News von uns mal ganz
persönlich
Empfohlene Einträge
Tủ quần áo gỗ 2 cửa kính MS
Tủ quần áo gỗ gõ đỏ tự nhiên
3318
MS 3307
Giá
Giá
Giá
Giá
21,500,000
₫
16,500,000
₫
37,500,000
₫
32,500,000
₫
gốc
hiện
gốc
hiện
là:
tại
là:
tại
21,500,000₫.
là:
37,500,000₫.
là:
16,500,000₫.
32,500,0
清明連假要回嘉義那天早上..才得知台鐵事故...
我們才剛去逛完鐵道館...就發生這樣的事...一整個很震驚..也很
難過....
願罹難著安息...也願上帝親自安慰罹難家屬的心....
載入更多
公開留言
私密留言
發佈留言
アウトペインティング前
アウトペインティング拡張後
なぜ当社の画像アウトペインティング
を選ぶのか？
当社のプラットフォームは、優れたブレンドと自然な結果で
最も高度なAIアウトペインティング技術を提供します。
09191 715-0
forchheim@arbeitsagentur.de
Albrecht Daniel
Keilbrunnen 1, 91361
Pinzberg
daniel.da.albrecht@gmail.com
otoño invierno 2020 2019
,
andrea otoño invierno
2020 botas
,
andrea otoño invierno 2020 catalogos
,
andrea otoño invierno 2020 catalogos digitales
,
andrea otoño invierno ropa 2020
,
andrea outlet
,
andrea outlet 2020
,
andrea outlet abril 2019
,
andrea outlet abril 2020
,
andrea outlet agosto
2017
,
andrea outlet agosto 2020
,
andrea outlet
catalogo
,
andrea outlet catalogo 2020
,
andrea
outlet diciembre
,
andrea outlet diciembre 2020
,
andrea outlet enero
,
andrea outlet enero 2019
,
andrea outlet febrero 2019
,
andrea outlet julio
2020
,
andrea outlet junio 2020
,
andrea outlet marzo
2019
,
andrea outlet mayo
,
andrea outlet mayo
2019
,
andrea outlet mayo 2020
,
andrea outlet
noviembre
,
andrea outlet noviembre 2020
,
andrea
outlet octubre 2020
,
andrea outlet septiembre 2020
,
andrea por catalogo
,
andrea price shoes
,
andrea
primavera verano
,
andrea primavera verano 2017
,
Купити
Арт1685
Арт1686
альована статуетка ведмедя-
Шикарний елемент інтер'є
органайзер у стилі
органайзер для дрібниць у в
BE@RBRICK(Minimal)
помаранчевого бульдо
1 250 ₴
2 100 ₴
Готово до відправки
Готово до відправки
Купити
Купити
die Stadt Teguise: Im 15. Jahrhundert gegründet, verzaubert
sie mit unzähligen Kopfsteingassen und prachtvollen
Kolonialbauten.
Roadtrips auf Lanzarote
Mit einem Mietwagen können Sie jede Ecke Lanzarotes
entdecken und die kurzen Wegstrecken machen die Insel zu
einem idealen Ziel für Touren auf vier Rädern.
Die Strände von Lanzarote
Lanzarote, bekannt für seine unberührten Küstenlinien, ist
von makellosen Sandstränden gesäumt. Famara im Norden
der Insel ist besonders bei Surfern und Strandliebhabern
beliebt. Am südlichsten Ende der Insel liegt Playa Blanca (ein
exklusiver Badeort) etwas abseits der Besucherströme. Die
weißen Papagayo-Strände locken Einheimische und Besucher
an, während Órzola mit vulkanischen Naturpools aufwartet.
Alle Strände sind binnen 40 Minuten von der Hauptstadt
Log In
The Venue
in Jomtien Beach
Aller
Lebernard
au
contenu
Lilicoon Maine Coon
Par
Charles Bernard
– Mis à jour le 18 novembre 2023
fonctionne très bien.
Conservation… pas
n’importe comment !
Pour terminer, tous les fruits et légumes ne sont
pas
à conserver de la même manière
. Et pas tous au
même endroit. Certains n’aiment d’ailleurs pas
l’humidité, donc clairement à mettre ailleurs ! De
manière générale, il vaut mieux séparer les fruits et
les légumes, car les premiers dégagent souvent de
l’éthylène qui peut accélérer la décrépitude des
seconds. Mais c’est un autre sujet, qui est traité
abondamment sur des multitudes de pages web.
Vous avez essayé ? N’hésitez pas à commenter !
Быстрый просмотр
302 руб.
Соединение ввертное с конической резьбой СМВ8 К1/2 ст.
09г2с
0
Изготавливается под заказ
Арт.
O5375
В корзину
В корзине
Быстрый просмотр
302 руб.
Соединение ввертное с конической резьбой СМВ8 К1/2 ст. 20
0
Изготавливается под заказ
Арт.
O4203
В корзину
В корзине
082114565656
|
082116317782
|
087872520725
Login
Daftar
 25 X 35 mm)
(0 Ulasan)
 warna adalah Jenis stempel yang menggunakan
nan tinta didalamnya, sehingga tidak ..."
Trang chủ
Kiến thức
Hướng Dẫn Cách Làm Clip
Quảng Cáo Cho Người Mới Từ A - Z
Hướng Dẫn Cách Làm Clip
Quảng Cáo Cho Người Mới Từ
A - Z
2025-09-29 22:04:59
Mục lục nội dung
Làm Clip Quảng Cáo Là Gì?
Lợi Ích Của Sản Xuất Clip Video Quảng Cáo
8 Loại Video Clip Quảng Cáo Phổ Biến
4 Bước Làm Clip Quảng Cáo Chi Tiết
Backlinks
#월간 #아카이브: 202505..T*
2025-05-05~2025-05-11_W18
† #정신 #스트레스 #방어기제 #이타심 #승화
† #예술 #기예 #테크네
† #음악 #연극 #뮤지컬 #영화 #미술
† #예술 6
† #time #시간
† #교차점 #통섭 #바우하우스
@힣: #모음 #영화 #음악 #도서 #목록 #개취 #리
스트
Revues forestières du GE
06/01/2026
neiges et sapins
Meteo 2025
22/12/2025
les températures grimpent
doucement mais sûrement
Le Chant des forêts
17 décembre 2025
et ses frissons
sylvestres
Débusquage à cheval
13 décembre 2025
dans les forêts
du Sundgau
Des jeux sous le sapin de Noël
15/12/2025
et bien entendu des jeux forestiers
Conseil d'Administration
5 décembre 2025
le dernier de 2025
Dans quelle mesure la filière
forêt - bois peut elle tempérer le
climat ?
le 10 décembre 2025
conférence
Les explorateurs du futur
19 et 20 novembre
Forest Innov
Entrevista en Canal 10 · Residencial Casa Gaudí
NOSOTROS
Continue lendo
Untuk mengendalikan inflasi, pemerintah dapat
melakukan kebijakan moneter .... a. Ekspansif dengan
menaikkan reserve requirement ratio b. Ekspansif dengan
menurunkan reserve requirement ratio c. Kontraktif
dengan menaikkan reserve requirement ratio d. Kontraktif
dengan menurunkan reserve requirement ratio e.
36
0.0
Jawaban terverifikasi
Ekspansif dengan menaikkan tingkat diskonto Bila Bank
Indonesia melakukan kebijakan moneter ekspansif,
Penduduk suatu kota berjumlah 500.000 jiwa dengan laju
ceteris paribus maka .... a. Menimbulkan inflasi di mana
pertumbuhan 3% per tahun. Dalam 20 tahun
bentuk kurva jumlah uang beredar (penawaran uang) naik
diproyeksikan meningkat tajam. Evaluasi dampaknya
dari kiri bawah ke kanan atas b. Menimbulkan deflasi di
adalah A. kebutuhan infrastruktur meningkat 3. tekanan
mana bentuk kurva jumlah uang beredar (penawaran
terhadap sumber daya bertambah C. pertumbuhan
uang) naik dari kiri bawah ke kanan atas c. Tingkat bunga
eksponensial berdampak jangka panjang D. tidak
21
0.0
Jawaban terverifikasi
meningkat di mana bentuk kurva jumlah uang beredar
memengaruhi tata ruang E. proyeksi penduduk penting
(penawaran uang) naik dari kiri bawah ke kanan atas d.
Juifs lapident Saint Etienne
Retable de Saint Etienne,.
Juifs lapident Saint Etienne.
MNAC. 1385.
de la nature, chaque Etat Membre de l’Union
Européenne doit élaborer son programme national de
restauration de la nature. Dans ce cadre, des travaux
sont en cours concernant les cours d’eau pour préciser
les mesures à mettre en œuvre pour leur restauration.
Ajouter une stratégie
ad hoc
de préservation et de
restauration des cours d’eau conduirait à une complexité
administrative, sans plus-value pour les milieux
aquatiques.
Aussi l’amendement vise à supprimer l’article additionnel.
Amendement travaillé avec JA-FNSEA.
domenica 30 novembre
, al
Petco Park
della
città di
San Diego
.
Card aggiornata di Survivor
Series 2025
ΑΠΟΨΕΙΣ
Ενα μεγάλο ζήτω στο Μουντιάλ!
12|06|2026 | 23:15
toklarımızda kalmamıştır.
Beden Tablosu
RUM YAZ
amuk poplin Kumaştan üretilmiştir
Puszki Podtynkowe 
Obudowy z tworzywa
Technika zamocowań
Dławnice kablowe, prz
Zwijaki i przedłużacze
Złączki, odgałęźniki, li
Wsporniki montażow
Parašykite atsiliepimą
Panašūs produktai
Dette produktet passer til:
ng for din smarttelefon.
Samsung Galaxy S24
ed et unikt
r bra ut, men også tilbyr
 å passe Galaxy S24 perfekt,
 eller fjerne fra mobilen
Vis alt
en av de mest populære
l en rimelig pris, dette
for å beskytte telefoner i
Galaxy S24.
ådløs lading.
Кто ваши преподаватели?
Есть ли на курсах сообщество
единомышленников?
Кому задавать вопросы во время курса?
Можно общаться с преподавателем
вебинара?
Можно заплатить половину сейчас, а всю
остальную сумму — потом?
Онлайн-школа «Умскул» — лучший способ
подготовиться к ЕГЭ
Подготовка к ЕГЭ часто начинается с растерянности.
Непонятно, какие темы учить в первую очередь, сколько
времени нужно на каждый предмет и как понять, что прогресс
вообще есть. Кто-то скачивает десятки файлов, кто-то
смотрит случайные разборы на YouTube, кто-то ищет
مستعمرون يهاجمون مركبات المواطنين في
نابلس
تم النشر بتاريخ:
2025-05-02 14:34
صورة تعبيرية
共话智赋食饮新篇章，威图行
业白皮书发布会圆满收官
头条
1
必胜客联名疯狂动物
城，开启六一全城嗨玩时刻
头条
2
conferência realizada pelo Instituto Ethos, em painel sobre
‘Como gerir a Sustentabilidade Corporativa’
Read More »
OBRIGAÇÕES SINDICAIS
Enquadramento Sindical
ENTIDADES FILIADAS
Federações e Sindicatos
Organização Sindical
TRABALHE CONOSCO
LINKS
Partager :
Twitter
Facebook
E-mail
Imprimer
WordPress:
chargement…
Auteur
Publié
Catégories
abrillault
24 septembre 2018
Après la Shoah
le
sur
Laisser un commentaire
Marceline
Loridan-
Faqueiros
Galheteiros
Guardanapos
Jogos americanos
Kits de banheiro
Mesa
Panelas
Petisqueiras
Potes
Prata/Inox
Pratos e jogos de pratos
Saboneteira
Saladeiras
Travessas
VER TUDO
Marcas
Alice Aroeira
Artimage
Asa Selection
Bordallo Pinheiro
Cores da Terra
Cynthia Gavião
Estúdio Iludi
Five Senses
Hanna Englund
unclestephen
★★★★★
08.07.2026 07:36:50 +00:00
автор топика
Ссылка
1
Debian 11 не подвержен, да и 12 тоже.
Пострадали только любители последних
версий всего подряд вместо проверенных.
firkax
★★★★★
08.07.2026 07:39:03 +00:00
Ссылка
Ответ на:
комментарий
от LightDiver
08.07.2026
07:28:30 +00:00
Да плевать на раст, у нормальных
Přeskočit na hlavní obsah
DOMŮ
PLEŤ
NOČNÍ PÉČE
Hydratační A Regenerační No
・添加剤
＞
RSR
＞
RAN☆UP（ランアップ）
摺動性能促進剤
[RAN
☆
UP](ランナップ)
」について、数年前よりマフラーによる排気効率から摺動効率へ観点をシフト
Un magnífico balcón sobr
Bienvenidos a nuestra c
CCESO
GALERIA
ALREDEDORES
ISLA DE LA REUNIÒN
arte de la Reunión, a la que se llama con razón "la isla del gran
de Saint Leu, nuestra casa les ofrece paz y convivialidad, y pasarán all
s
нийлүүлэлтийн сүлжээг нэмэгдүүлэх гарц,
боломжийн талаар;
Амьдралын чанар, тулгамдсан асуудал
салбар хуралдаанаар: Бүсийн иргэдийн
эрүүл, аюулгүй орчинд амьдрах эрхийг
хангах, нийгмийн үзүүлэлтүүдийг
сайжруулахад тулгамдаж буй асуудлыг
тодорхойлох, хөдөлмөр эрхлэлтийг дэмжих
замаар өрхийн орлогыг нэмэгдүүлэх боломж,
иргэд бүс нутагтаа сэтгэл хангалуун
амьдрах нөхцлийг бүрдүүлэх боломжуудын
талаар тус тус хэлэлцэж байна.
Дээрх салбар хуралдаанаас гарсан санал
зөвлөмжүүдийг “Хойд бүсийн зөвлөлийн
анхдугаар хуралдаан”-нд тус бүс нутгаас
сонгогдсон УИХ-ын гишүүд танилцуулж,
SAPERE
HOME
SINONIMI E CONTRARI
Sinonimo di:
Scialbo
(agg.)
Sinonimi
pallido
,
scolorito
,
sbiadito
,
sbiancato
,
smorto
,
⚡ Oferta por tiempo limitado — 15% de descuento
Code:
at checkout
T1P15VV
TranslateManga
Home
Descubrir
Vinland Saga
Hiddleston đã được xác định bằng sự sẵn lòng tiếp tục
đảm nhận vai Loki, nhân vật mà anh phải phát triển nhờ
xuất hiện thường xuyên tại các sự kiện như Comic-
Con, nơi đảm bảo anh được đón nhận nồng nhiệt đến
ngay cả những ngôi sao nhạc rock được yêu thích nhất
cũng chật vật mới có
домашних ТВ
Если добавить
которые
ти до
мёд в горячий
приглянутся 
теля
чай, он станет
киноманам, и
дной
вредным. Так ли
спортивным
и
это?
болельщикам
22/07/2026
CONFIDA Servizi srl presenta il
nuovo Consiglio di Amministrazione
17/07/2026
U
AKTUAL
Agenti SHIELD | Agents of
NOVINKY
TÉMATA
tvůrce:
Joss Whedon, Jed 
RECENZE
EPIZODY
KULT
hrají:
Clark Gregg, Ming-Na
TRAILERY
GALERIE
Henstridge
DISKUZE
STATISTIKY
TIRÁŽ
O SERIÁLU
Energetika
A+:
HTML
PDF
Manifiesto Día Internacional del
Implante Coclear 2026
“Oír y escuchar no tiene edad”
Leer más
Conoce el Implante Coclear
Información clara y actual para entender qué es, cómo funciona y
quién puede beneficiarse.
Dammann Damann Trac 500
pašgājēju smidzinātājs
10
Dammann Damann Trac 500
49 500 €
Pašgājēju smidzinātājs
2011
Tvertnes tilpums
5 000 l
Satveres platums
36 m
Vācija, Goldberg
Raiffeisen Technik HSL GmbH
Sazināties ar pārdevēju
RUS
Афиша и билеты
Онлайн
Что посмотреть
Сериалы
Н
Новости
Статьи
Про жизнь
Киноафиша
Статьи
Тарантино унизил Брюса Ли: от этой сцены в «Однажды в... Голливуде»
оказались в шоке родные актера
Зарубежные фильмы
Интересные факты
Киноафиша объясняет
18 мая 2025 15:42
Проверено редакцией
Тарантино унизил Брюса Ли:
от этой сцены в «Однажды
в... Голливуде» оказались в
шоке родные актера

──────────────────────────────

### Description of the task
Wherever the string "резьбой" occurs in the records above, copy that line.

### Task result
Соединение ввертное с конической резьбой СМВ8 К1/2 ст.
Соединение ввертное с конической резьбой СМВ8 К1/2 ст. 20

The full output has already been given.